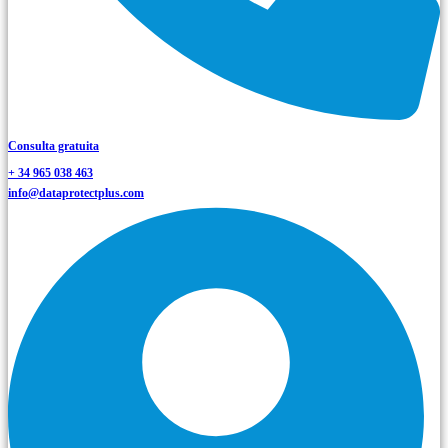
Consulta gratuita
+ 34 965 038 463
info@dataprotectplus.com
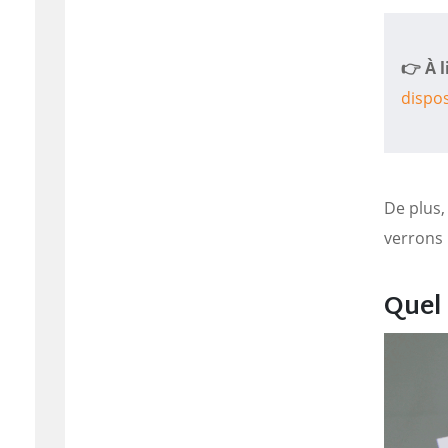
👉 À l
dispos
De plus
verrons 
Quel 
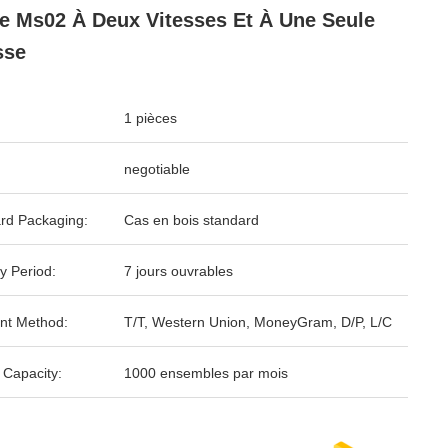
e Ms02 À Deux Vitesses Et À Une Seule
sse
1 pièces
negotiable
rd Packaging:
Cas en bois standard
y Period:
7 jours ouvrables
nt Method:
T/T, Western Union, MoneyGram, D/P, L/C
 Capacity:
1000 ensembles par mois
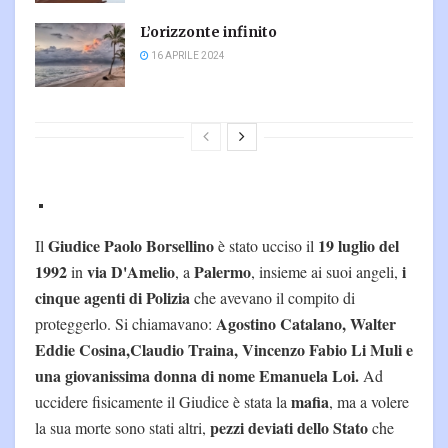
L’orizzonte infinito
16 APRILE 2024
Giudice Paolo Borsellino
19 luglio del
Il
è stato ucciso il
1992
via D'Amelio
Palermo
i
in
, a
, insieme ai suoi angeli,
cinque agenti di Polizia
che avevano il compito di
Agostino Catalano, Walter
proteggerlo. Si chiamavano:
Eddie Cosina,Claudio Traina, Vincenzo Fabio Li Muli e
una giovanissima donna di nome Emanuela Loi.
Ad
mafia
uccidere fisicamente il Giudice è stata la
, ma a volere
pezzi deviati dello Stato
la sua morte sono stati altri,
che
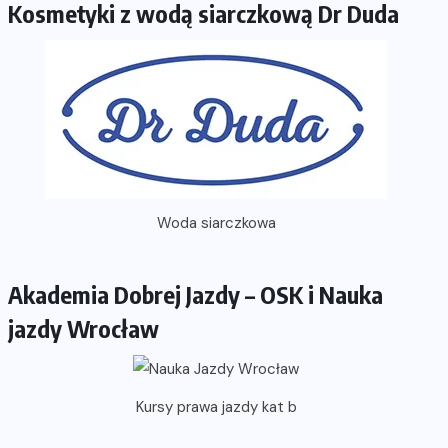
Kosmetyki z wodą siarczkową Dr Duda
Woda siarczkowa
Akademia Dobrej Jazdy – OSK i Nauka
jazdy Wrocław
Kursy prawa jazdy kat b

▶ _YOUR ASSIGNMENT_: Your task is to copy each line of the data above that holds "Giudice".

▶ _ANSWER TO THE EXERCISE_:
Giudice Paolo Borsellino
uccidere fisicamente il Giudice è stata la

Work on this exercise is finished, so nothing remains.